(Task inputs Opens)

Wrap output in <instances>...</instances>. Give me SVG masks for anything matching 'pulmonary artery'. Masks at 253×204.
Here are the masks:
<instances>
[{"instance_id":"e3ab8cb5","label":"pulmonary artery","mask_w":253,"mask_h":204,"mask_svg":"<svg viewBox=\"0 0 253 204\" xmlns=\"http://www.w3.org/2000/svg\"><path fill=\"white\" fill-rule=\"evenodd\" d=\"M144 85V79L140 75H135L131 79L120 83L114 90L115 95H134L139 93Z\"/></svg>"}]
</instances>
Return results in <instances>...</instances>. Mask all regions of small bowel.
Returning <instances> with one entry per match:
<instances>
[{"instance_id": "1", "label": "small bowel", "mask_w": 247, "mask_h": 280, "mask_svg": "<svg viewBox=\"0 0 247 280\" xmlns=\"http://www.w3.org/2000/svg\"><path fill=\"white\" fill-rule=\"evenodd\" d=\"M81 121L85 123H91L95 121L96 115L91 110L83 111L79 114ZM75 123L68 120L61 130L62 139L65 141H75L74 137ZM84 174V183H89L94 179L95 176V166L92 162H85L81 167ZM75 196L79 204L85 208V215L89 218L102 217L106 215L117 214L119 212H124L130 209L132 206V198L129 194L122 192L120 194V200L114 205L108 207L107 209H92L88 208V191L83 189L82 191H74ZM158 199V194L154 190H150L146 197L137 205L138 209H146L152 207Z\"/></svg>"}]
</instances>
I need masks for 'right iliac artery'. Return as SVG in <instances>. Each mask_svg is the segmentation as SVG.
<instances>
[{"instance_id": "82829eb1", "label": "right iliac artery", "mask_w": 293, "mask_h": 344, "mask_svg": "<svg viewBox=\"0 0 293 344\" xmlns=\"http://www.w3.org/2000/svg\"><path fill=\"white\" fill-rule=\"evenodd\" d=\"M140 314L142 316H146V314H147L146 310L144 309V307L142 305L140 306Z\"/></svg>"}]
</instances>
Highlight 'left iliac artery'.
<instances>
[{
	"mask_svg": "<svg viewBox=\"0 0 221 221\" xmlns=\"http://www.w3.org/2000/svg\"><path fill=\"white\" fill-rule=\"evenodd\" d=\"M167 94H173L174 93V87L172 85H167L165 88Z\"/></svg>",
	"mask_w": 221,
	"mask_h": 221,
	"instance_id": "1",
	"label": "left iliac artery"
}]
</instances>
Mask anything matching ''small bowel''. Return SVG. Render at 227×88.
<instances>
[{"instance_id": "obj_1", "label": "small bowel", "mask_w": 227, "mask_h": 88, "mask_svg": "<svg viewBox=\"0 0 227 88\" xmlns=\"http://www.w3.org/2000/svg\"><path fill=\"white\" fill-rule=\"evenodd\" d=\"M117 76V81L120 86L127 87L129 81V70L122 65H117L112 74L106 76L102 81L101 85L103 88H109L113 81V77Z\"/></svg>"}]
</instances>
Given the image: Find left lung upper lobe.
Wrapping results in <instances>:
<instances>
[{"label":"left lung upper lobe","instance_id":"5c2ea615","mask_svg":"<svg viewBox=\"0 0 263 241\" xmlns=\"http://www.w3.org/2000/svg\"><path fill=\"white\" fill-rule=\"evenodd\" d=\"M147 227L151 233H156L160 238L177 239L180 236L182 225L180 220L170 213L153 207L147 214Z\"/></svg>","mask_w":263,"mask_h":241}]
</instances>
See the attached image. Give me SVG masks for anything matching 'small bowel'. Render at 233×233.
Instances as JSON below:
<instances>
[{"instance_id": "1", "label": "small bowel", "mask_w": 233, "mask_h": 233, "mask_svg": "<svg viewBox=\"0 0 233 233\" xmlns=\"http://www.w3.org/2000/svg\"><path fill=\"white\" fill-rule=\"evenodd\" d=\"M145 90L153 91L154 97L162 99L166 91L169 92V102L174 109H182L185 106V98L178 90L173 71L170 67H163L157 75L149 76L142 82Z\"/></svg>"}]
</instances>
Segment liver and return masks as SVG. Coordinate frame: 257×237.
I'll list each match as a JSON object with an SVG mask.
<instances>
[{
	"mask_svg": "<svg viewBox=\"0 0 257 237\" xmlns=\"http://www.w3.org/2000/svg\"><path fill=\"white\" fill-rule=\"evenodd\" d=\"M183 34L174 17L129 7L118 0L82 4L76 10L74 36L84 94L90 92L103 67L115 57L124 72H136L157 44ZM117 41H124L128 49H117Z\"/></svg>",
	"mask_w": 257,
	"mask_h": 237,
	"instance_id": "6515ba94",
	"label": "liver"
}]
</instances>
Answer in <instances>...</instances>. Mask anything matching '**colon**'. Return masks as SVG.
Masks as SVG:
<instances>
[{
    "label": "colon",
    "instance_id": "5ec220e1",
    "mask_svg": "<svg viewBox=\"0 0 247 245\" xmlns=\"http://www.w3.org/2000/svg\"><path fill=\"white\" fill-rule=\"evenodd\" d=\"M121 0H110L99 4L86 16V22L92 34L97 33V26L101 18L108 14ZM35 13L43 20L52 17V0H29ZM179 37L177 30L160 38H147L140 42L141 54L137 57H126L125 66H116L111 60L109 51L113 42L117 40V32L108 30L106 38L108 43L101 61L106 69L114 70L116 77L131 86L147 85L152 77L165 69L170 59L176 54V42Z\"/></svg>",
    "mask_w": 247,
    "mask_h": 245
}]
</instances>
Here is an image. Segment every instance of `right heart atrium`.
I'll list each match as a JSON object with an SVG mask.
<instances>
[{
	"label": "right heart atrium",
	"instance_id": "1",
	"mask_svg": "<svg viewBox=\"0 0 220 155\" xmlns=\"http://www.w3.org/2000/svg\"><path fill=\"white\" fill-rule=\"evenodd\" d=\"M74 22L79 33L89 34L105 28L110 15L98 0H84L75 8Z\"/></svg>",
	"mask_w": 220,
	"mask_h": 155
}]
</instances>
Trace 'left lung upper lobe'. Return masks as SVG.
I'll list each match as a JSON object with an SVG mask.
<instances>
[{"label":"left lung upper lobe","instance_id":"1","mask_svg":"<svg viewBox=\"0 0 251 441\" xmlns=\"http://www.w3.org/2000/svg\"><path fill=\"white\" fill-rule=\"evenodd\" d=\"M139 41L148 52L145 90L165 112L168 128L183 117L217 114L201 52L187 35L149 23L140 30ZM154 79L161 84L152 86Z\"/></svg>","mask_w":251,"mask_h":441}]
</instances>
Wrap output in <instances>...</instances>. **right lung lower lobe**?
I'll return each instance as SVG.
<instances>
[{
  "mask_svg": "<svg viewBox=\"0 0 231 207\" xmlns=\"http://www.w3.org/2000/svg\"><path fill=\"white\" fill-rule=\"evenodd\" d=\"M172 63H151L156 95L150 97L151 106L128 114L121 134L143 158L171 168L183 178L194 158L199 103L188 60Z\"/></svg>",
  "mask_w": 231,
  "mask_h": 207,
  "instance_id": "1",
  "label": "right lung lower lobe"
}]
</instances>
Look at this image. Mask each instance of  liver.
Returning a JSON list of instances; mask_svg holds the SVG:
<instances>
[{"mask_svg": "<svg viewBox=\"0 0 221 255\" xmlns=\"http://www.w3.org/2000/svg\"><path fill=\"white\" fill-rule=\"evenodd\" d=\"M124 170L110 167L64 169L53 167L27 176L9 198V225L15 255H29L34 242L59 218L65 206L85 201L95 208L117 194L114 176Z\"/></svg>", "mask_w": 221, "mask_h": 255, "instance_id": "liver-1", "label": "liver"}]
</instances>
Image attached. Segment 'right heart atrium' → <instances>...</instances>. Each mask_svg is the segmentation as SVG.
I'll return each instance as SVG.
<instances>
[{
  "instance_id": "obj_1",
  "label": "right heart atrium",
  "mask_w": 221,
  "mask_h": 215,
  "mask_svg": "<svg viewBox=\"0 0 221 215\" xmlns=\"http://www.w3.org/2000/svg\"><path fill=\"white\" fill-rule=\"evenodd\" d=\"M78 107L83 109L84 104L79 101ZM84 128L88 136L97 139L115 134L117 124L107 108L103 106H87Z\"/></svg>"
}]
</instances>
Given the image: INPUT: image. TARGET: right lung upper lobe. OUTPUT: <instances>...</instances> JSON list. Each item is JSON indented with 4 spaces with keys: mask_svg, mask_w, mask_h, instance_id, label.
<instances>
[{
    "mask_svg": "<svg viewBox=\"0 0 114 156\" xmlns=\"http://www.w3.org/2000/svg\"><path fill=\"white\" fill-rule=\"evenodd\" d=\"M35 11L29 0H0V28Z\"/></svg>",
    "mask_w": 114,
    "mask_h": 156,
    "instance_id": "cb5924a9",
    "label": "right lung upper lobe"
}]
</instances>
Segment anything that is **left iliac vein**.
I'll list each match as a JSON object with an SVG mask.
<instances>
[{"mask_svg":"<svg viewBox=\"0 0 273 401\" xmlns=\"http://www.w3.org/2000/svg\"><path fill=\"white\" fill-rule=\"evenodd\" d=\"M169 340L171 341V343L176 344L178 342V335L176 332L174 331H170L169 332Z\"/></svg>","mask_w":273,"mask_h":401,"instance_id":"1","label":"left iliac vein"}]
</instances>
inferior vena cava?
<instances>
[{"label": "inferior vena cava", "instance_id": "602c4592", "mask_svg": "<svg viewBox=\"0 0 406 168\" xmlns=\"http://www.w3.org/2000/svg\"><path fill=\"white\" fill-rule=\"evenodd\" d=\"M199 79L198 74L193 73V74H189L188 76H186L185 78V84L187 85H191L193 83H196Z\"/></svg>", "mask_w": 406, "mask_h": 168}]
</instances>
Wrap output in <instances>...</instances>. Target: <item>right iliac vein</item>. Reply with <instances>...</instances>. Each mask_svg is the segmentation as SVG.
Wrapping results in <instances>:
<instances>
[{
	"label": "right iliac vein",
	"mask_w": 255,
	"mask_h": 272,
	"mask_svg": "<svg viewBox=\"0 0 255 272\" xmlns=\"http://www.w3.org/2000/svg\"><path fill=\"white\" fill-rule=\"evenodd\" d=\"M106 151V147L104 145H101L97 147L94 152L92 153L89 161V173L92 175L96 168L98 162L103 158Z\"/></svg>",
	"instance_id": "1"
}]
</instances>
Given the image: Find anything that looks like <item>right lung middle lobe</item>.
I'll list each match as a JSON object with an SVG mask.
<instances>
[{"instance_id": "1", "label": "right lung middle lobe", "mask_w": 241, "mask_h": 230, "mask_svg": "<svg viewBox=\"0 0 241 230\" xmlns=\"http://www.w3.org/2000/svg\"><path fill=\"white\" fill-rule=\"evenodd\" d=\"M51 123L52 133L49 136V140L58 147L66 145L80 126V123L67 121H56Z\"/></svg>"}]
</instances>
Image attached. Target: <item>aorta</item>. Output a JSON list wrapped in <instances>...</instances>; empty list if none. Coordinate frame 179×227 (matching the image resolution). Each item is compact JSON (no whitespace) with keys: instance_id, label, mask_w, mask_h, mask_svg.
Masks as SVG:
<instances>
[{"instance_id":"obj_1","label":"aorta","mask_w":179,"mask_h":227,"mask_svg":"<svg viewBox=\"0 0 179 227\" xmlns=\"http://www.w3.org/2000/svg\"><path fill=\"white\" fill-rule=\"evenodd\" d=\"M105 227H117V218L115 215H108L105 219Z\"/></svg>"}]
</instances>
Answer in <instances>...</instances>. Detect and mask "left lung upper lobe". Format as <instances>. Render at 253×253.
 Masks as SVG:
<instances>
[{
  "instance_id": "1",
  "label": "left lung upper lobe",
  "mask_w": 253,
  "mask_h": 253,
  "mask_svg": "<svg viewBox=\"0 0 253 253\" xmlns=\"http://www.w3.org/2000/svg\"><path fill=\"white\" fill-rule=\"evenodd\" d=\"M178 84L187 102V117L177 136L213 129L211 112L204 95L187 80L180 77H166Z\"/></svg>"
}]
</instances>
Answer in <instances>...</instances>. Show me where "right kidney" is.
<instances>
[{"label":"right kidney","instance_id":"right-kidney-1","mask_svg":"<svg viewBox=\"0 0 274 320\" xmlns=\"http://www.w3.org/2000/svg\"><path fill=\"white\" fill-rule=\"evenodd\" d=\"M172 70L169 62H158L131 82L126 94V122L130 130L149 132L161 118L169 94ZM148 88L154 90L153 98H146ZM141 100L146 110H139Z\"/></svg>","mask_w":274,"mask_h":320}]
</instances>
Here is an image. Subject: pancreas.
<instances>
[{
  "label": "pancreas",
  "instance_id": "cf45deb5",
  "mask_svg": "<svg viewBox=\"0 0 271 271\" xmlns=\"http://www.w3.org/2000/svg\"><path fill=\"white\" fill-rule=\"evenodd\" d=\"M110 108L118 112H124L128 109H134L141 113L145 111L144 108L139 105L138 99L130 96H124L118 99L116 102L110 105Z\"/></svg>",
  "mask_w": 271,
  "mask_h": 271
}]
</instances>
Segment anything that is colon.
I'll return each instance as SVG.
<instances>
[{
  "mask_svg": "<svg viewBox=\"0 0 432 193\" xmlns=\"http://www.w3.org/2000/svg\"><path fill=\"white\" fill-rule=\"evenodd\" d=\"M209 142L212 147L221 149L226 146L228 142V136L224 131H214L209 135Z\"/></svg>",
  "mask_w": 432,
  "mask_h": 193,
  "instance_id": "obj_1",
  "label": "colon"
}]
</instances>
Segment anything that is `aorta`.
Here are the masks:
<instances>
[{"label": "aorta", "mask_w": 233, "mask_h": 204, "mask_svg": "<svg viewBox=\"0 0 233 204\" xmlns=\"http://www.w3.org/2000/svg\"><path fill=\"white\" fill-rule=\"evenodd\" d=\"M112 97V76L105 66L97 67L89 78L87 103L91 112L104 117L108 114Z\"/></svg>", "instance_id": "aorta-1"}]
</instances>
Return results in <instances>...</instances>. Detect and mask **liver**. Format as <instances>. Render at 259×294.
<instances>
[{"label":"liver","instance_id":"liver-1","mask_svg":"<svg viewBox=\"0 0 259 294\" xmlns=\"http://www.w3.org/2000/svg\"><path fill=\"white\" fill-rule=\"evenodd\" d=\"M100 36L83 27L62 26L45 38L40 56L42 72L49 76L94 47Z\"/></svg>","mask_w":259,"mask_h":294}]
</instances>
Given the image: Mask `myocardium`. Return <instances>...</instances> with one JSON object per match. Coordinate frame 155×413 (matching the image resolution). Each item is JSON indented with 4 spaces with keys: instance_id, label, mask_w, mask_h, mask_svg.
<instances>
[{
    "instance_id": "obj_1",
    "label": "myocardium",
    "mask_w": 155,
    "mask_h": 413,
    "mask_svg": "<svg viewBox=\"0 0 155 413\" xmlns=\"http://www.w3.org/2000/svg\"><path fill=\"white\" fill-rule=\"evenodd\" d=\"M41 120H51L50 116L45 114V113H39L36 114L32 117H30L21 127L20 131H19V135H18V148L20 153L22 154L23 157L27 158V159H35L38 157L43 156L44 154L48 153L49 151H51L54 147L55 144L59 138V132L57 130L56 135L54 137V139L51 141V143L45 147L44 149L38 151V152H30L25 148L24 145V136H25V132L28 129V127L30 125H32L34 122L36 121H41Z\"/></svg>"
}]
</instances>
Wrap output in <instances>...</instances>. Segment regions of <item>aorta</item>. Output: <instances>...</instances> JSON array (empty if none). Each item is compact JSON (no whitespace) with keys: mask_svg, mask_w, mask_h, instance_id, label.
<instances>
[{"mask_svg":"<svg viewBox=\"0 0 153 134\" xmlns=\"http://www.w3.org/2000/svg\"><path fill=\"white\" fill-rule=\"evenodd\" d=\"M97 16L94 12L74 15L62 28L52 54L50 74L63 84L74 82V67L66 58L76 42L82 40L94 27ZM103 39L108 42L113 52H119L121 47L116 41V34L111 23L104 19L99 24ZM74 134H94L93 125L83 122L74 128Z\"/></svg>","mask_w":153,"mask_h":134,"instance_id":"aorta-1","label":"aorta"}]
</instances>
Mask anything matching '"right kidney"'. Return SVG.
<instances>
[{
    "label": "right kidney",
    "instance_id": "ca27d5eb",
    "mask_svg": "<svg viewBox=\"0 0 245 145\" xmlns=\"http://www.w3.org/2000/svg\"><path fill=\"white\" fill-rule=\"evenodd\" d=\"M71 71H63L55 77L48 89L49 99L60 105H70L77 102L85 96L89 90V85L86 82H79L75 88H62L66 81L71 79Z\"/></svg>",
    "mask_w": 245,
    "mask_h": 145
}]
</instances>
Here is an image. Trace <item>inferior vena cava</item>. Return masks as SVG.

(Task inputs Closes)

_What you should do_
Exactly as they appear above, write out the line containing "Wrap output in <instances>...</instances>. Segment" and each line that comes after it in the records.

_Exercise solution_
Wrap output in <instances>...</instances>. Segment regions of <item>aorta</item>. Output: <instances>...</instances> JSON array (empty if none). Each item is compact JSON (no whitespace) with keys: mask_svg, mask_w, mask_h, instance_id, label.
<instances>
[{"mask_svg":"<svg viewBox=\"0 0 153 134\" xmlns=\"http://www.w3.org/2000/svg\"><path fill=\"white\" fill-rule=\"evenodd\" d=\"M97 16L94 12L74 15L62 28L52 54L50 74L63 84L74 82V67L66 58L76 42L82 40L94 27ZM103 39L108 42L113 52H119L121 47L116 41V34L111 23L104 19L99 24ZM74 134H94L93 125L83 122L74 128Z\"/></svg>","mask_w":153,"mask_h":134,"instance_id":"aorta-1","label":"aorta"}]
</instances>
Mask anything matching '"right kidney"'. Return SVG.
<instances>
[{
    "label": "right kidney",
    "instance_id": "ca27d5eb",
    "mask_svg": "<svg viewBox=\"0 0 245 145\" xmlns=\"http://www.w3.org/2000/svg\"><path fill=\"white\" fill-rule=\"evenodd\" d=\"M71 71H63L55 77L48 89L49 99L60 105H70L77 102L85 96L89 90V85L86 82H79L75 88H62L66 81L71 79Z\"/></svg>",
    "mask_w": 245,
    "mask_h": 145
}]
</instances>
Here is an image. Trace <item>inferior vena cava</item>. Return masks as SVG.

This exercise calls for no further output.